St. John's United Church in Halifax listed for sale at $1.35M
Real estate agent Ashley Urquhart says a conditional offer from a local developer has been accepted
After seven years of vacancy a nearly century-old Halifax church may finally get a new owner.
The old red brick St. John's United Church on Windsor Street was listed for sale this month for $1.35 million. Along with the church, the sale also includes a two-storey home on Willow Street the congregation used for office space.
While most of the church has been emptied, the property's buyer would get the church organ, which is built into the building structure and impossible to remove.

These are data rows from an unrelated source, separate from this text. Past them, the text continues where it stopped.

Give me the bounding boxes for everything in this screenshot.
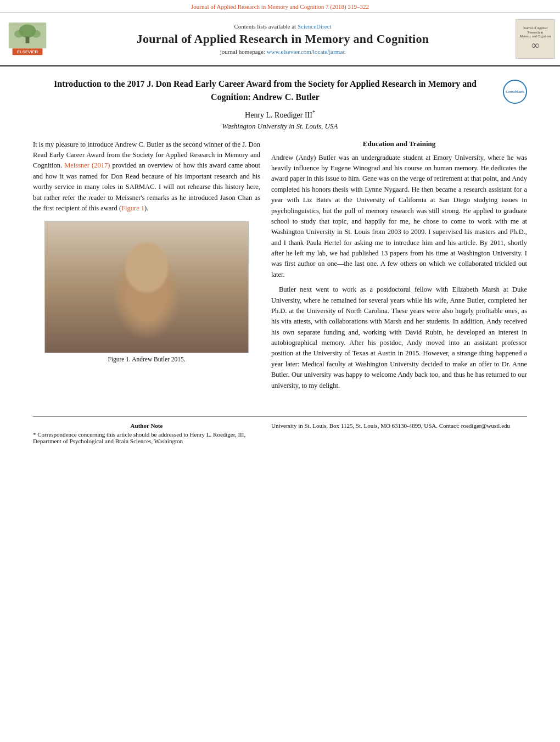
- body-right-column: Education and Training Andrew (Andy) But…: [271, 140, 527, 395]
- figure-1-caption: Figure 1. Andrew Butler 2015.: [44, 356, 249, 362]
- top-citation-bar: Journal of Applied Research in Memory an…: [0, 0, 560, 13]
- author-note-right-text: University in St. Louis, Box 1125, St. L…: [271, 422, 527, 429]
- svg-point-3: [14, 30, 24, 38]
- journal-thumbnail-container: Journal of Applied Research in Memory an…: [511, 17, 560, 61]
- author-superscript: *: [312, 109, 315, 115]
- journal-title: Journal of Applied Research in Memory an…: [137, 32, 429, 46]
- article-title: Introduction to the 2017 J. Don Read Ear…: [33, 77, 497, 104]
- thumb-text-1: Journal of Applied Research in: [516, 26, 555, 35]
- author-name: Henry L. Roediger III: [245, 111, 312, 119]
- body-left-column: It is my pleasure to introduce Andrew C.…: [33, 140, 260, 395]
- article-content: Introduction to the 2017 J. Don Read Ear…: [0, 66, 560, 406]
- author-note-area: Author Note * Correspondence concerning …: [0, 417, 560, 452]
- portrait-image: [45, 222, 249, 353]
- article-title-text: Introduction to the 2017 J. Don Read Ear…: [33, 77, 497, 104]
- article-title-block: Introduction to the 2017 J. Don Read Ear…: [33, 77, 527, 104]
- author-note-right: University in St. Louis, Box 1125, St. L…: [271, 422, 527, 444]
- svg-text:ELSEVIER: ELSEVIER: [17, 49, 38, 54]
- right-body-text: Andrew (Andy) Butler was an undergraduat…: [271, 153, 527, 391]
- article-affiliation: Washington University in St. Louis, USA: [33, 122, 527, 131]
- meissner-link[interactable]: Meissner (2017): [64, 161, 110, 169]
- figure1-link[interactable]: Figure 1: [121, 204, 144, 212]
- right-paragraph-2: Butler next went to work as a postdoctor…: [271, 284, 527, 391]
- citation-text: Journal of Applied Research in Memory an…: [191, 3, 369, 10]
- author-note-title: Author Note: [33, 422, 260, 429]
- journal-homepage-line: journal homepage: www.elsevier.com/locat…: [220, 48, 345, 55]
- journal-cover-thumbnail: Journal of Applied Research in Memory an…: [516, 19, 555, 59]
- journal-header: ELSEVIER Contents lists available at Sci…: [0, 13, 560, 66]
- journal-homepage-link[interactable]: www.elsevier.com/locate/jarmac: [267, 48, 345, 55]
- crossmark-icon: CrossMark: [503, 80, 527, 104]
- elsevier-logo-icon: ELSEVIER: [5, 23, 49, 55]
- elsevier-logo-container: ELSEVIER: [0, 17, 55, 61]
- thumb-text-2: Memory and Cognition: [519, 35, 552, 39]
- author-note-left-text: * Correspondence concerning this article…: [33, 431, 260, 444]
- svg-rect-2: [26, 37, 30, 43]
- crossmark-badge: CrossMark: [503, 80, 527, 104]
- sciencedirect-link[interactable]: ScienceDirect: [298, 23, 332, 30]
- contents-available-line: Contents lists available at ScienceDirec…: [234, 23, 331, 30]
- figure-1-image: [44, 221, 249, 353]
- left-paragraph-1: It is my pleasure to introduce Andrew C.…: [33, 140, 260, 214]
- author-note-left: Author Note * Correspondence concerning …: [33, 422, 260, 444]
- svg-point-4: [31, 30, 41, 38]
- figure-1-block: Figure 1. Andrew Butler 2015.: [44, 221, 249, 362]
- body-columns: It is my pleasure to introduce Andrew C.…: [33, 140, 527, 395]
- left-body-text: It is my pleasure to introduce Andrew C.…: [33, 140, 260, 214]
- section-heading-education: Education and Training: [271, 140, 527, 148]
- article-author: Henry L. Roediger III*: [33, 109, 527, 120]
- infinity-icon: ∞: [531, 39, 539, 52]
- right-paragraph-1: Andrew (Andy) Butler was an undergraduat…: [271, 153, 527, 281]
- journal-header-center: Contents lists available at ScienceDirec…: [55, 17, 511, 61]
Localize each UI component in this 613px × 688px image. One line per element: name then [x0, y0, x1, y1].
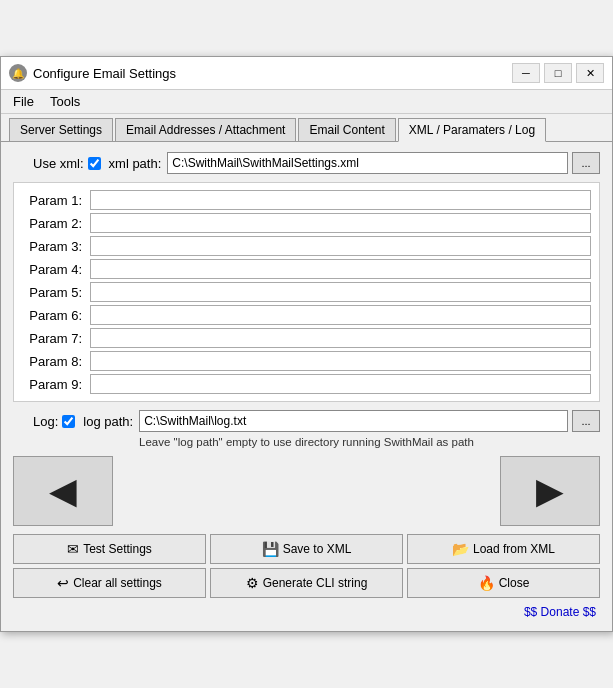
- donate-link[interactable]: $$ Donate $$: [524, 605, 596, 619]
- menu-file[interactable]: File: [5, 92, 42, 111]
- prev-icon: ◀: [49, 470, 77, 512]
- action-buttons-row1: ✉ Test Settings 💾 Save to XML 📂 Load fro…: [13, 534, 600, 564]
- title-bar-controls: ─ □ ✕: [512, 63, 604, 83]
- clear-all-icon: ↩: [57, 575, 69, 591]
- log-path-label: log path:: [83, 414, 133, 429]
- param-9-input[interactable]: [90, 374, 591, 394]
- load-xml-icon: 📂: [452, 541, 469, 557]
- tab-email-content[interactable]: Email Content: [298, 118, 395, 141]
- param-row-5: Param 5:: [22, 282, 591, 302]
- params-section: Param 1: Param 2: Param 3: Param 4: Para…: [13, 182, 600, 402]
- test-settings-button[interactable]: ✉ Test Settings: [13, 534, 206, 564]
- xml-path-input[interactable]: [167, 152, 568, 174]
- log-row: Log: log path: ...: [33, 410, 600, 432]
- main-window: 🔔 Configure Email Settings ─ □ ✕ File To…: [0, 56, 613, 632]
- param-2-label: Param 2:: [22, 216, 82, 231]
- log-checkbox[interactable]: [62, 415, 75, 428]
- save-to-xml-label: Save to XML: [283, 542, 352, 556]
- param-row-8: Param 8:: [22, 351, 591, 371]
- save-xml-icon: 💾: [262, 541, 279, 557]
- generate-cli-button[interactable]: ⚙ Generate CLI string: [210, 568, 403, 598]
- donate-row: $$ Donate $$: [13, 602, 600, 621]
- title-bar: 🔔 Configure Email Settings ─ □ ✕: [1, 57, 612, 90]
- next-button[interactable]: ▶: [500, 456, 600, 526]
- next-icon: ▶: [536, 470, 564, 512]
- window-title: Configure Email Settings: [33, 66, 512, 81]
- log-label: Log:: [33, 414, 58, 429]
- load-from-xml-button[interactable]: 📂 Load from XML: [407, 534, 600, 564]
- prev-button[interactable]: ◀: [13, 456, 113, 526]
- use-xml-label: Use xml:: [33, 156, 84, 171]
- menu-tools[interactable]: Tools: [42, 92, 88, 111]
- param-row-9: Param 9:: [22, 374, 591, 394]
- param-row-7: Param 7:: [22, 328, 591, 348]
- param-5-input[interactable]: [90, 282, 591, 302]
- xml-row: Use xml: xml path: ...: [33, 152, 600, 174]
- param-row-2: Param 2:: [22, 213, 591, 233]
- param-1-input[interactable]: [90, 190, 591, 210]
- clear-all-button[interactable]: ↩ Clear all settings: [13, 568, 206, 598]
- close-button[interactable]: 🔥 Close: [407, 568, 600, 598]
- param-4-label: Param 4:: [22, 262, 82, 277]
- param-8-input[interactable]: [90, 351, 591, 371]
- load-from-xml-label: Load from XML: [473, 542, 555, 556]
- generate-cli-icon: ⚙: [246, 575, 259, 591]
- test-settings-label: Test Settings: [83, 542, 152, 556]
- app-icon: 🔔: [9, 64, 27, 82]
- param-4-input[interactable]: [90, 259, 591, 279]
- save-to-xml-button[interactable]: 💾 Save to XML: [210, 534, 403, 564]
- minimize-button[interactable]: ─: [512, 63, 540, 83]
- nav-section: ◀ ▶: [13, 456, 600, 526]
- tab-bar: Server Settings Email Addresses / Attach…: [1, 114, 612, 142]
- clear-all-label: Clear all settings: [73, 576, 162, 590]
- param-8-label: Param 8:: [22, 354, 82, 369]
- menu-bar: File Tools: [1, 90, 612, 114]
- main-content: Use xml: xml path: ... Param 1: Param 2:…: [1, 142, 612, 631]
- param-7-input[interactable]: [90, 328, 591, 348]
- xml-path-label: xml path:: [109, 156, 162, 171]
- close-icon: 🔥: [478, 575, 495, 591]
- param-2-input[interactable]: [90, 213, 591, 233]
- param-9-label: Param 9:: [22, 377, 82, 392]
- param-7-label: Param 7:: [22, 331, 82, 346]
- param-row-1: Param 1:: [22, 190, 591, 210]
- maximize-button[interactable]: □: [544, 63, 572, 83]
- close-window-button[interactable]: ✕: [576, 63, 604, 83]
- tab-server-settings[interactable]: Server Settings: [9, 118, 113, 141]
- param-3-label: Param 3:: [22, 239, 82, 254]
- log-hint: Leave "log path" empty to use directory …: [13, 436, 600, 448]
- close-label: Close: [499, 576, 530, 590]
- param-row-3: Param 3:: [22, 236, 591, 256]
- param-1-label: Param 1:: [22, 193, 82, 208]
- generate-cli-label: Generate CLI string: [263, 576, 368, 590]
- param-row-6: Param 6:: [22, 305, 591, 325]
- xml-browse-button[interactable]: ...: [572, 152, 600, 174]
- action-buttons-row2: ↩ Clear all settings ⚙ Generate CLI stri…: [13, 568, 600, 598]
- test-settings-icon: ✉: [67, 541, 79, 557]
- tab-xml-parameters-log[interactable]: XML / Paramaters / Log: [398, 118, 546, 142]
- tab-email-addresses[interactable]: Email Addresses / Attachment: [115, 118, 296, 141]
- param-6-label: Param 6:: [22, 308, 82, 323]
- param-5-label: Param 5:: [22, 285, 82, 300]
- use-xml-checkbox[interactable]: [88, 157, 101, 170]
- log-path-input[interactable]: [139, 410, 568, 432]
- param-row-4: Param 4:: [22, 259, 591, 279]
- log-browse-button[interactable]: ...: [572, 410, 600, 432]
- param-3-input[interactable]: [90, 236, 591, 256]
- param-6-input[interactable]: [90, 305, 591, 325]
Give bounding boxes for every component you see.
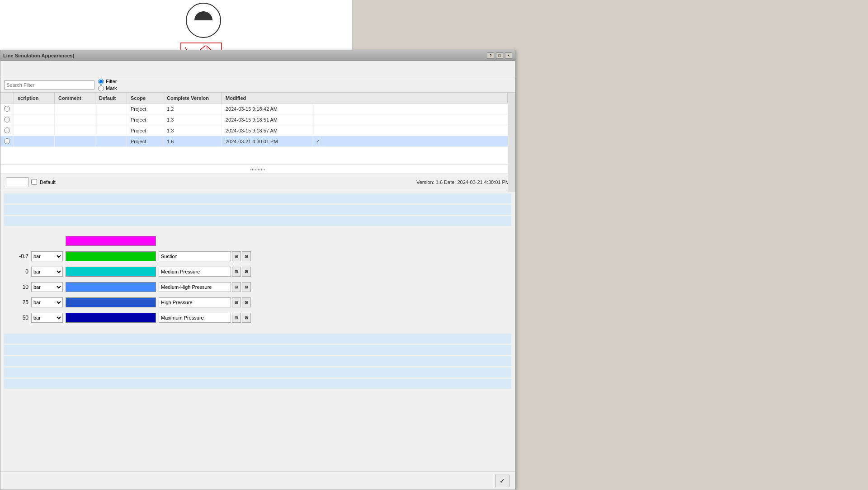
mark-radio[interactable] <box>98 85 104 91</box>
spacer-band <box>4 216 511 226</box>
default-checkbox-group: Default <box>6 177 56 187</box>
pressure-row-suction: -0.7 bar psi MPa ⊞ ⊠ <box>4 249 511 264</box>
pressure-name-high[interactable] <box>159 297 231 307</box>
pressure-name-max[interactable] <box>159 313 231 323</box>
td-default <box>95 114 127 125</box>
spacer-band <box>4 334 511 344</box>
td-modified: 2024-03-21 4:30:01 PM <box>222 136 312 146</box>
pressure-unit-max[interactable]: bar psi MPa <box>31 313 63 323</box>
default-input-box[interactable] <box>6 177 28 187</box>
pressure-row-high: 25 bar psi MPa ⊞ ⊠ <box>4 295 511 310</box>
pressure-name-suction[interactable] <box>159 251 231 261</box>
pressure-action-btn-9[interactable]: ⊞ <box>232 313 241 323</box>
table-row[interactable]: Project 1.6 2024-03-21 4:30:01 PM ✓ <box>0 136 515 147</box>
pressure-name-medium-high[interactable] <box>159 282 231 292</box>
spacer-band <box>4 205 511 215</box>
pressure-action-btn-7[interactable]: ⊞ <box>232 297 241 307</box>
help-button[interactable]: ? <box>487 52 494 59</box>
spacer-group-1 <box>0 190 515 229</box>
pressure-row-medium-high: 10 bar psi MPa ⊞ ⊠ <box>4 280 511 294</box>
th-description: scription <box>14 93 55 103</box>
version-info-text: Version: 1.6 Date: 2024-03-21 4:30:01 PM <box>416 179 509 185</box>
th-version: Complete Version <box>163 93 222 103</box>
minimize-button[interactable]: □ <box>496 52 503 59</box>
pressure-name-medium[interactable] <box>159 267 231 277</box>
default-checkbox[interactable] <box>31 179 37 185</box>
filter-options: Filter Mark <box>98 79 117 91</box>
td-scope: Project <box>127 104 163 114</box>
td-description <box>14 136 55 146</box>
default-label: Default <box>40 179 56 185</box>
spacer-band <box>4 345 511 355</box>
pressure-action-btn-3[interactable]: ⊞ <box>232 267 241 277</box>
pressure-action-btn-5[interactable]: ⊞ <box>232 282 241 292</box>
td-radio[interactable] <box>0 114 14 125</box>
table-row[interactable]: Project 1.2 2024-03-15 9:18:42 AM <box>0 104 515 114</box>
close-button[interactable]: × <box>505 52 512 59</box>
pressure-unit-medium-high[interactable]: bar psi MPa <box>31 282 63 292</box>
td-description <box>14 114 55 125</box>
td-version: 1.2 <box>163 104 222 114</box>
td-comment <box>55 125 95 136</box>
pressure-action-btn-1[interactable]: ⊞ <box>232 251 241 261</box>
spacer-band <box>4 368 511 377</box>
td-version: 1.6 <box>163 136 222 146</box>
td-modified: 2024-03-15 9:18:57 AM <box>222 125 312 136</box>
th-radio <box>0 93 14 103</box>
td-modified: 2024-03-15 9:18:42 AM <box>222 104 312 114</box>
td-radio[interactable] <box>0 104 14 114</box>
mark-label: Mark <box>106 85 117 91</box>
color-bar-medium-high[interactable] <box>66 282 156 292</box>
color-bar-suction[interactable] <box>66 251 156 261</box>
th-modified: Modified <box>222 93 508 103</box>
pressure-action-btn-8[interactable]: ⊠ <box>242 297 251 307</box>
color-bar-max[interactable] <box>66 313 156 323</box>
td-comment <box>55 114 95 125</box>
pressure-value-suction: -0.7 <box>4 253 31 259</box>
td-scope: Project <box>127 114 163 125</box>
td-scope: Project <box>127 136 163 146</box>
pressure-action-btn-4[interactable]: ⊠ <box>242 267 251 277</box>
table-row[interactable]: Project 1.3 2024-03-15 9:18:57 AM <box>0 125 515 136</box>
ok-icon: ✓ <box>500 477 505 485</box>
td-scope: Project <box>127 125 163 136</box>
filter-radio-item[interactable]: Filter <box>98 79 117 85</box>
search-input[interactable] <box>4 80 94 90</box>
th-comment: Comment <box>55 93 95 103</box>
versions-table: scription Comment Default Scope Complete… <box>0 93 515 165</box>
color-bar-magenta[interactable] <box>66 236 156 246</box>
color-bar-medium[interactable] <box>66 267 156 277</box>
table-header: scription Comment Default Scope Complete… <box>0 93 515 104</box>
pressure-action-btn-6[interactable]: ⊠ <box>242 282 251 292</box>
toolbar-row <box>0 61 515 77</box>
td-modified: 2024-03-15 9:18:51 AM <box>222 114 312 125</box>
pagination-row: ·········· <box>0 165 515 174</box>
td-default <box>95 104 127 114</box>
td-version: 1.3 <box>163 114 222 125</box>
spacer-band <box>4 379 511 389</box>
filter-radio[interactable] <box>98 79 104 85</box>
mark-radio-item[interactable]: Mark <box>98 85 117 91</box>
ok-button[interactable]: ✓ <box>495 475 509 487</box>
pressure-action-btn-2[interactable]: ⊠ <box>242 251 251 261</box>
pressure-value-medium: 0 <box>4 269 31 275</box>
td-radio[interactable] <box>0 125 14 136</box>
td-version: 1.3 <box>163 125 222 136</box>
pressure-action-btn-10[interactable]: ⊠ <box>242 313 251 323</box>
pressure-value-max: 50 <box>4 315 31 321</box>
scrollbar[interactable] <box>508 93 515 192</box>
filter-label: Filter <box>106 79 117 84</box>
spacer-group-2 <box>0 330 515 392</box>
spacer-band <box>4 356 511 366</box>
td-radio[interactable] <box>0 136 14 146</box>
pressure-unit-medium[interactable]: bar psi MPa <box>31 267 63 277</box>
pressure-section: -0.7 bar psi MPa ⊞ ⊠ 0 bar psi MPa <box>0 229 515 330</box>
version-row: Default Version: 1.6 Date: 2024-03-21 4:… <box>0 174 515 190</box>
pressure-unit-suction[interactable]: bar psi MPa <box>31 251 63 261</box>
pressure-unit-high[interactable]: bar psi MPa <box>31 297 63 307</box>
spacer-band <box>4 193 511 203</box>
color-bar-high[interactable] <box>66 297 156 307</box>
search-row: Filter Mark <box>0 77 515 93</box>
table-row[interactable]: Project 1.3 2024-03-15 9:18:51 AM <box>0 114 515 125</box>
dialog-window: Line Simulation Appearances) ? □ × Filte… <box>0 50 515 490</box>
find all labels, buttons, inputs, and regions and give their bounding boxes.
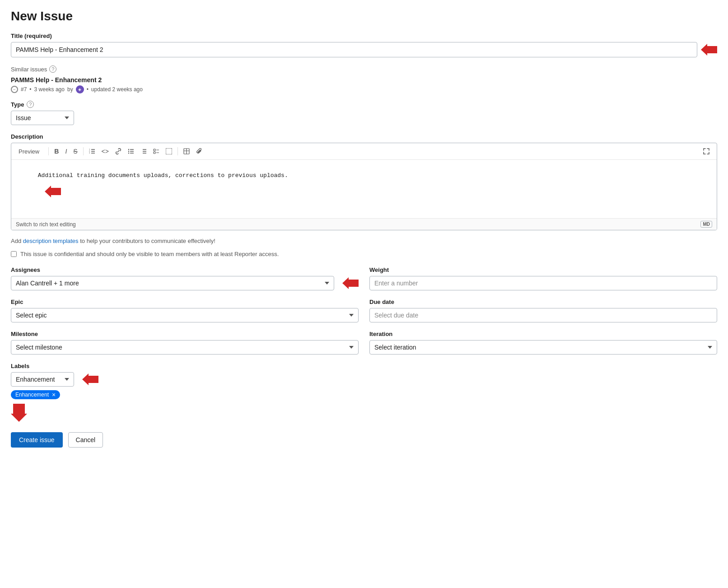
- milestone-select[interactable]: Select milestone: [11, 340, 359, 355]
- description-content[interactable]: Additional training documents uploads, c…: [11, 160, 717, 218]
- down-arrow-icon: [11, 404, 717, 423]
- strikethrough-button[interactable]: S: [70, 146, 80, 157]
- svg-rect-18: [154, 152, 155, 154]
- labels-label: Labels: [11, 363, 717, 369]
- issue-number: #7: [21, 86, 27, 93]
- toolbar-divider-2: [83, 147, 84, 155]
- confidential-label: This issue is confidential and should on…: [20, 251, 279, 257]
- rich-text-toggle[interactable]: Switch to rich text editing: [16, 221, 76, 228]
- type-select[interactable]: Issue Incident Task Feature: [11, 111, 74, 125]
- toolbar-divider-3: [177, 147, 178, 155]
- type-help-icon[interactable]: ?: [27, 101, 34, 108]
- description-label: Description: [11, 133, 717, 140]
- due-date-label: Due date: [369, 299, 717, 305]
- assignees-select[interactable]: Alan Cantrell + 1 more: [11, 276, 334, 290]
- numbered-list-button[interactable]: [138, 146, 149, 156]
- description-section: Description Preview B I S 123 <>: [11, 133, 717, 230]
- milestone-field: Milestone Select milestone: [11, 331, 359, 355]
- title-arrow-icon: [701, 44, 717, 56]
- ordered-list-button[interactable]: 123: [86, 146, 98, 156]
- badge-remove-button[interactable]: ×: [52, 392, 56, 398]
- similar-issues-help-icon[interactable]: ?: [49, 65, 56, 73]
- svg-marker-25: [342, 277, 359, 289]
- assignees-field: Assignees Alan Cantrell + 1 more: [11, 266, 359, 290]
- epic-select[interactable]: Select epic: [11, 308, 359, 322]
- type-section: Type ? Issue Incident Task Feature: [11, 101, 717, 125]
- milestone-label: Milestone: [11, 331, 359, 337]
- page-title: New Issue: [11, 9, 717, 23]
- preview-button[interactable]: Preview: [16, 147, 42, 156]
- due-date-input[interactable]: [369, 308, 717, 322]
- code-button[interactable]: <>: [99, 146, 112, 157]
- description-editor: Preview B I S 123 <>: [11, 143, 717, 230]
- due-date-field: Due date: [369, 299, 717, 322]
- link-button[interactable]: [112, 146, 124, 156]
- weight-label: Weight: [369, 266, 717, 273]
- assignees-weight-row: Assignees Alan Cantrell + 1 more Weight: [11, 266, 717, 290]
- svg-marker-0: [701, 44, 717, 56]
- title-section: Title (required): [11, 33, 717, 57]
- assignees-label: Assignees: [11, 266, 359, 273]
- issue-author-avatar: ◈: [76, 85, 84, 93]
- iteration-label: Iteration: [369, 331, 717, 337]
- issue-status-icon: −: [11, 86, 18, 93]
- iteration-select[interactable]: Select iteration: [369, 340, 717, 355]
- confidential-row: This issue is confidential and should on…: [11, 251, 717, 257]
- indent-button[interactable]: [163, 146, 175, 156]
- attach-button[interactable]: [193, 146, 205, 156]
- labels-section: Labels Enhancement Enhancement ×: [11, 363, 717, 423]
- editor-toolbar: Preview B I S 123 <>: [11, 143, 717, 160]
- description-templates-link[interactable]: description templates: [23, 238, 79, 244]
- svg-point-8: [128, 151, 129, 152]
- cancel-button[interactable]: Cancel: [68, 432, 103, 448]
- svg-marker-24: [45, 186, 61, 197]
- title-label: Title (required): [11, 33, 717, 39]
- bold-button[interactable]: B: [51, 146, 61, 157]
- labels-arrow-icon: [82, 373, 98, 385]
- similar-issues-section: Similar issues ? PAMMS Help - Enhancemen…: [11, 65, 717, 93]
- iteration-field: Iteration Select iteration: [369, 331, 717, 355]
- table-button[interactable]: [181, 146, 192, 156]
- toolbar-divider-1: [48, 147, 49, 155]
- italic-button[interactable]: I: [62, 146, 70, 157]
- actions-row: Create issue Cancel: [11, 432, 717, 448]
- svg-text:3: 3: [89, 152, 90, 154]
- similar-issue-title: PAMMS Help - Enhancement 2: [11, 76, 717, 84]
- editor-footer: Switch to rich text editing MD: [11, 218, 717, 230]
- issue-updated: updated 2 weeks ago: [91, 86, 143, 93]
- similar-issues-label: Similar issues ?: [11, 65, 717, 73]
- labels-select[interactable]: Enhancement: [11, 372, 74, 387]
- epic-field: Epic Select epic: [11, 299, 359, 322]
- weight-field: Weight: [369, 266, 717, 290]
- milestone-iteration-row: Milestone Select milestone Iteration Sel…: [11, 331, 717, 355]
- type-label: Type ?: [11, 101, 717, 108]
- confidential-checkbox[interactable]: [11, 251, 17, 257]
- badge-text: Enhancement: [15, 392, 49, 398]
- create-issue-button[interactable]: Create issue: [11, 432, 63, 448]
- epic-label: Epic: [11, 299, 359, 305]
- svg-point-9: [128, 153, 129, 154]
- bullet-list-button[interactable]: [125, 146, 137, 156]
- similar-issue-meta: − #7 • 3 weeks ago by ◈ • updated 2 week…: [11, 85, 717, 93]
- enhancement-badge: Enhancement ×: [11, 390, 60, 399]
- svg-rect-16: [154, 149, 155, 151]
- checklist-button[interactable]: [150, 146, 162, 156]
- assignees-arrow-icon: [342, 277, 359, 289]
- template-text: Add description templates to help your c…: [11, 238, 717, 244]
- epic-duedate-row: Epic Select epic Due date: [11, 299, 717, 322]
- weight-input[interactable]: [369, 276, 717, 290]
- svg-point-7: [128, 149, 129, 150]
- fullscreen-button[interactable]: [700, 146, 712, 156]
- svg-rect-20: [166, 148, 172, 154]
- svg-marker-26: [82, 373, 98, 385]
- title-input[interactable]: [11, 42, 697, 57]
- issue-time-ago: 3 weeks ago: [34, 86, 65, 93]
- svg-marker-27: [11, 404, 27, 422]
- description-arrow-icon: [17, 192, 61, 206]
- labels-select-wrapper: Enhancement: [11, 372, 717, 387]
- markdown-icon: MD: [700, 221, 712, 228]
- similar-issue-item: PAMMS Help - Enhancement 2 − #7 • 3 week…: [11, 76, 717, 93]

Real estate agent Ashley Urquhart with Turner Drake & Partners Ltd. said the owners have accepted a conditional offer on the property from a local developer.
While it is still too early to say what the developer may have in mind for the church, the property is zoned as residential.
"I thought originally it was more of a teardown," Urquhart said. "The church is fairly derelict, it has been without utilities for seven years now, and you can imagine the state of the inside.
"However, some folks we toured through said they could probably salvage it or at least keep up the facade and keep that look of a church, but perhaps convert it to condominiums."
The congregation tried for years to convince Halifax regional council to allow it to tear down the church and build a complex for gay, lesbian, bisexual and transgendered seniors.
Council rejected the proposal in July 2013 after neighbours objected to the imposing size of the proposed development. The congregation voted in 2014 to give up on the plan.
The church was originally built in 1918, but has been sitting empty since January 2009, when the congregation relocated to the Maritime Conservatory of Performing Arts on Chebucto Road. The congregation had decided the church was in disrepair and upgrade costs were no longer affordable.
The vacant building also suffered several break-ins over the years and rising insurance costs also played a factor in the church's decision to sell the property.